Classification is the bed-rock of systematic library. It is the hyphen that joins and the buckle that fastens the reader and his document.
The word classification comes from the Latin word ˜classis. in the ancient Rome, the term classis was used to refer to a group of persons possessing certain qualities in common as well as belonging to the same class.
Ordinarily classification is a process of grouping, ideas or objects on the basis of certain qualities which its members posses.
To under stand the meaning of classification let us study a few definitions of classification given by some specialists:
1. Margaret Mann says. Classification is the act of arranging things according to their likeness and unlikeness.

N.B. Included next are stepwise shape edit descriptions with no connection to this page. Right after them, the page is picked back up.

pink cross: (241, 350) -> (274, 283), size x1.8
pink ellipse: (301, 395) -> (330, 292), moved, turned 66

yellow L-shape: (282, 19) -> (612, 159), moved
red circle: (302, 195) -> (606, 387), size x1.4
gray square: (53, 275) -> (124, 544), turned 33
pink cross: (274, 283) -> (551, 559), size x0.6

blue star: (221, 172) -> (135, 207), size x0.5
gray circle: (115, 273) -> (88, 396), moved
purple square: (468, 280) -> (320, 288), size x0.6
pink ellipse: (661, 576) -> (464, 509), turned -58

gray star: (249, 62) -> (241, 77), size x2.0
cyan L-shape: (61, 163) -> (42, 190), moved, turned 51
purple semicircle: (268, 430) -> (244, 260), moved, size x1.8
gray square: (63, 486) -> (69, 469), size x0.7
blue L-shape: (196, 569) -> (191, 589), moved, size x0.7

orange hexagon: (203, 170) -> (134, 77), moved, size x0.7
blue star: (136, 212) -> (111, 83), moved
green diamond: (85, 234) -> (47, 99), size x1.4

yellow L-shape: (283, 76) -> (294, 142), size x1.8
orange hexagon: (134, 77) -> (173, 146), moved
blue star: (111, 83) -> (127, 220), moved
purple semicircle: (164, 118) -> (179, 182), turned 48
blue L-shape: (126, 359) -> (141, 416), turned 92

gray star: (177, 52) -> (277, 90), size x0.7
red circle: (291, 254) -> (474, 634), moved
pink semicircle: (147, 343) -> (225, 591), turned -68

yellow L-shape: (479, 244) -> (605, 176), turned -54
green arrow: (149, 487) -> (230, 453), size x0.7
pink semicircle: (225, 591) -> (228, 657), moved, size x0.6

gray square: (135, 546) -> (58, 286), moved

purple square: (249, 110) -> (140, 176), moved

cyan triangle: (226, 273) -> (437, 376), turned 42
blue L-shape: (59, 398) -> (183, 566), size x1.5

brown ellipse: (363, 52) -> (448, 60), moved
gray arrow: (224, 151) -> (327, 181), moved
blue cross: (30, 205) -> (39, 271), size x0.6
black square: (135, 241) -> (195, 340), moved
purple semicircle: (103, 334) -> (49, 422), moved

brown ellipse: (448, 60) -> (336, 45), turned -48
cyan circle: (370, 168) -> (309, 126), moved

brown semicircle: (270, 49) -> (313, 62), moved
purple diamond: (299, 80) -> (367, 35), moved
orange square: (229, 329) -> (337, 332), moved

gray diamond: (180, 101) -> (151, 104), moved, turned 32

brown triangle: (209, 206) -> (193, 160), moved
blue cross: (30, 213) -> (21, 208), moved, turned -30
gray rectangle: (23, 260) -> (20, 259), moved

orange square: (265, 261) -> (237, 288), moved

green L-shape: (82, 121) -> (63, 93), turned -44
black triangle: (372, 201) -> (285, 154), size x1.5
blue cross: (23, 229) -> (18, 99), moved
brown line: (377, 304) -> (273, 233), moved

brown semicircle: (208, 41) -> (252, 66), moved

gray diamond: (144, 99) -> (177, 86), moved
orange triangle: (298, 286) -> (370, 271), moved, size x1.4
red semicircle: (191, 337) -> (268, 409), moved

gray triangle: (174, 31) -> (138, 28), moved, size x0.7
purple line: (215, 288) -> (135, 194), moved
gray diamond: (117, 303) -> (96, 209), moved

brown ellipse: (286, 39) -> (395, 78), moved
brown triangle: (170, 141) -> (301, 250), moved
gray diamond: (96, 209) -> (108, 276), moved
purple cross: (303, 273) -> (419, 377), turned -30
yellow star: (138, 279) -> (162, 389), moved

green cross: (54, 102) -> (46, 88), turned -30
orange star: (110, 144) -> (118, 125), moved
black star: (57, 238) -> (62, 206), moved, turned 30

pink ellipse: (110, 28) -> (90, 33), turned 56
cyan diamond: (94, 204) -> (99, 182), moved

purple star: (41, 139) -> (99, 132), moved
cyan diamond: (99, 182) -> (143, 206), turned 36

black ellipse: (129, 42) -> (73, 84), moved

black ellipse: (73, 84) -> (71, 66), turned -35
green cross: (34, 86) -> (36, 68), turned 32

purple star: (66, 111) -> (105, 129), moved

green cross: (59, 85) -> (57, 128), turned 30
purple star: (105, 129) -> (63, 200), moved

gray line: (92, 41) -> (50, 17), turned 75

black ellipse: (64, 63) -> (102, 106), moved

She further says, It is a sorting or grouping of things.
2. According to Richardson, Classification is putting together like things.
3. Berwick Sayers defines library Classification as The arrangement of books on shelves or description of them, in a manner which is the most useful to those who read.
4. New Encyclopaedia Britannica defines library classification as a system of arrangement adopted by a library to enable patrons to find its material quickly and easily.
From these definitions it becomes clear that the arrangement of documents in a systematic way is called classification. In library classification we deal with documents with the sole purpose of arranging them in the most helpful and permanent sequence. Library classification thus aims at providing formal access to documents.
A popular way of putting works about the same subject in roughly the same place on the shelf. Even if you don't find the book you were looking for, you'll be in the neighborhood of other books on related topics.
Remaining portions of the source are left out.